--- Data to process ---
- - -

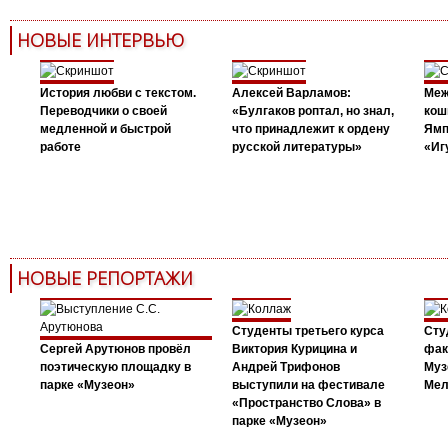
НОВЫЕ ИНТЕРВЬЮ
История любви с текстом.
Алексей Варламов:
Меж
Переводчики о своей
«Булгаков роптал, но знал,
кош
медленной и быстрой
что принадлежит к ордену
Ямп
работе
русской литературы»
«Иг
НОВЫЕ РЕПОРТАЖИ
Студенты третьего курса
Сту
Сергей Арутюнов провёл
Виктория Курицина и
фак
поэтическую площадку в
Андрей Трифонов
Муз
парке «Музеон»
выступили на фестивале
Мел
«Пространство Слова» в
парке «Музеон»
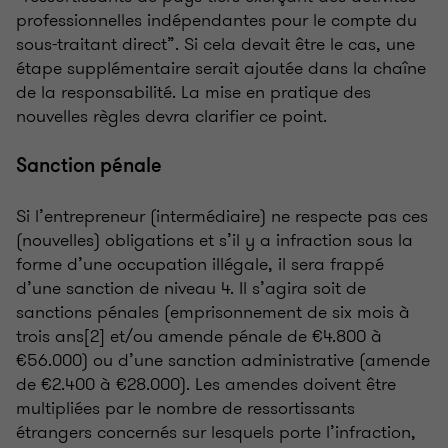
professionnelles indépendantes pour le compte du
sous-traitant direct”. Si cela devait être le cas, une
étape supplémentaire serait ajoutée dans la chaîne
de la responsabilité. La mise en pratique des
nouvelles règles devra clarifier ce point.
Sanction pénale
Si l’entrepreneur (intermédiaire) ne respecte pas ces
(nouvelles) obligations et s’il y a infraction sous la
forme d’une occupation illégale, il sera frappé
d’une sanction de niveau 4. Il s’agira soit de
sanctions pénales (emprisonnement de six mois à
trois ans[2] et/ou amende pénale de €4.800 à
€56.000) ou d’une sanction administrative (amende
de €2.400 à €28.000). Les amendes doivent être
multipliées par le nombre de ressortissants
étrangers concernés sur lesquels porte l’infraction,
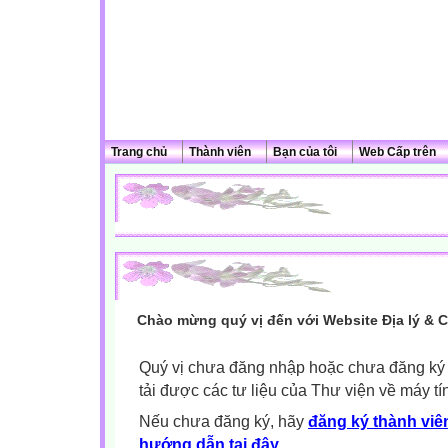
Trang chủ
Thành viên
Bạn của tôi
Web Cấp trên
Chào mừng quý vị đến với Website Địa lý & 
Quý vị chưa đăng nhập hoặc chưa đăng ký l
tải được các tư liệu của Thư viện về máy tí
Nếu chưa đăng ký, hãy
đăng ký thành viên
hướng dẫn tại đây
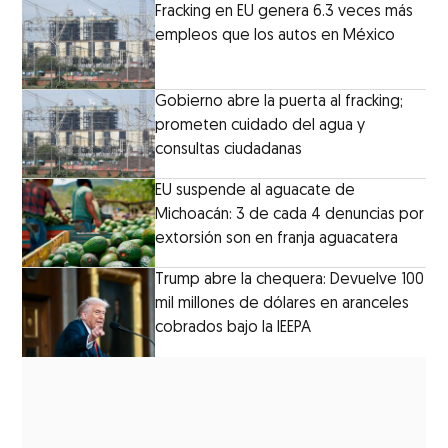
Fracking en EU genera 6.3 veces más
empleos que los autos en México
Gobierno abre la puerta al fracking;
prometen cuidado del agua y
consultas ciudadanas
EU suspende al aguacate de
Michoacán: 3 de cada 4 denuncias por
extorsión son en franja aguacatera
Trump abre la chequera: Devuelve 100
mil millones de dólares en aranceles
cobrados bajo la IEEPA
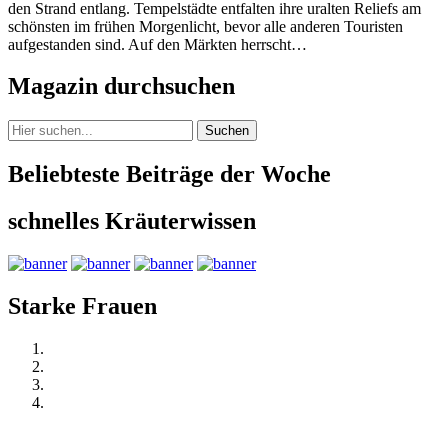
den Strand entlang. Tempelstädte entfalten ihre uralten Reliefs am
schönsten im frühen Morgenlicht, bevor alle anderen Touristen
aufgestanden sind. Auf den Märkten herrscht…
Magazin durchsuchen
Suchen
Beliebteste Beiträge der Woche
schnelles Kräuterwissen
Starke Frauen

- - -

--- What you are asked to do ---
All lines containing "nouvelles" in the material above should appear in your reply, copied exactly.

--- Exercise result ---
nouvelles règles devra clarifier ce point.
(nouvelles) obligations et s’il y a infraction sous la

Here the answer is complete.